**Task to carry out:** Whenever a line in the data holds the string "Pink", copy that line.

**Raw data:**
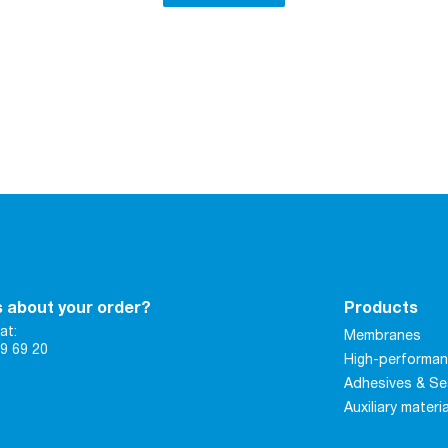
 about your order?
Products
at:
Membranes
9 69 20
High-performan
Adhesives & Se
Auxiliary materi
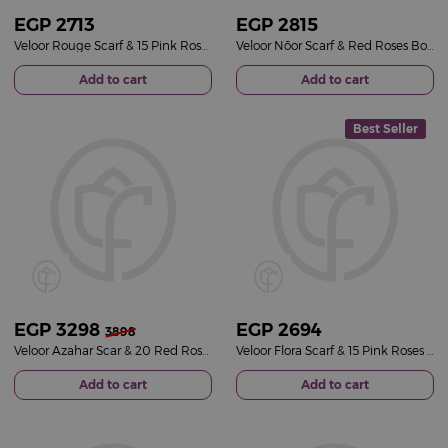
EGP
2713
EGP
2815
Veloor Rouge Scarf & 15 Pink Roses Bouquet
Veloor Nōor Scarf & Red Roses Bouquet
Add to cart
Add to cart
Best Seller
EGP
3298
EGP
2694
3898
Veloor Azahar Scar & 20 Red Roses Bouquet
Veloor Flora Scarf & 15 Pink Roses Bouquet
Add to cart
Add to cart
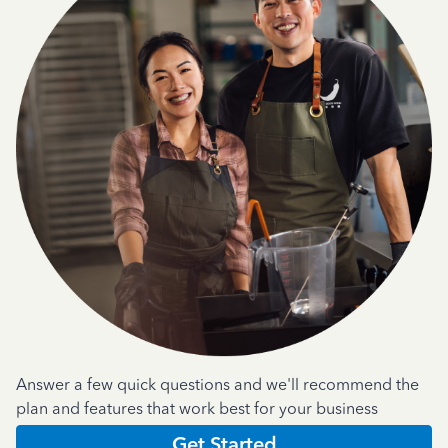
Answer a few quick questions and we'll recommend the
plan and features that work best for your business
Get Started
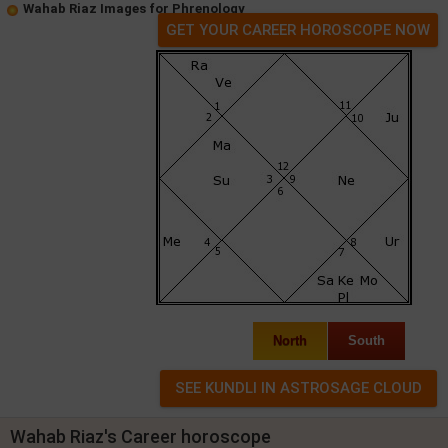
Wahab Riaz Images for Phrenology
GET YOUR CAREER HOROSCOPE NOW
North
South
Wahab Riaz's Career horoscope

* * *

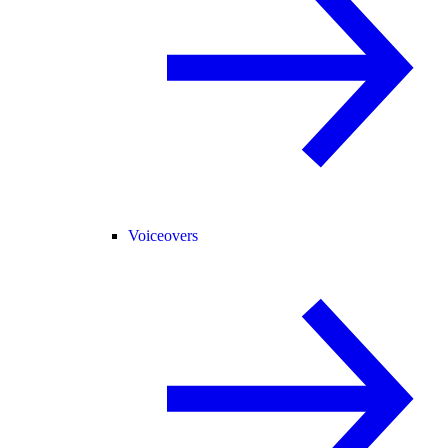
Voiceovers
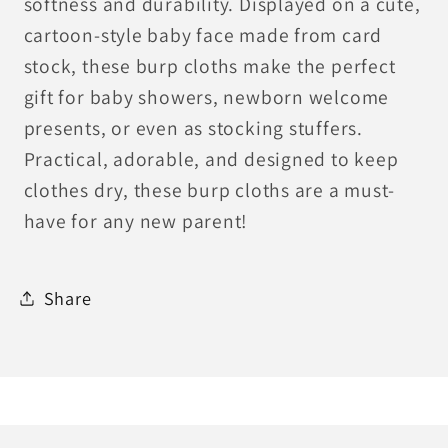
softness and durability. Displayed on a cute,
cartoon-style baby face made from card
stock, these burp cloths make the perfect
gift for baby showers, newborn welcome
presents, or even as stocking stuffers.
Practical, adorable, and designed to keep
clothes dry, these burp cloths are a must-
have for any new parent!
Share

**Solution:**
Veloor Rouge Scarf & 15 Pink Roses Bouquet
Veloor Flora Scarf & 15 Pink Roses Bouquet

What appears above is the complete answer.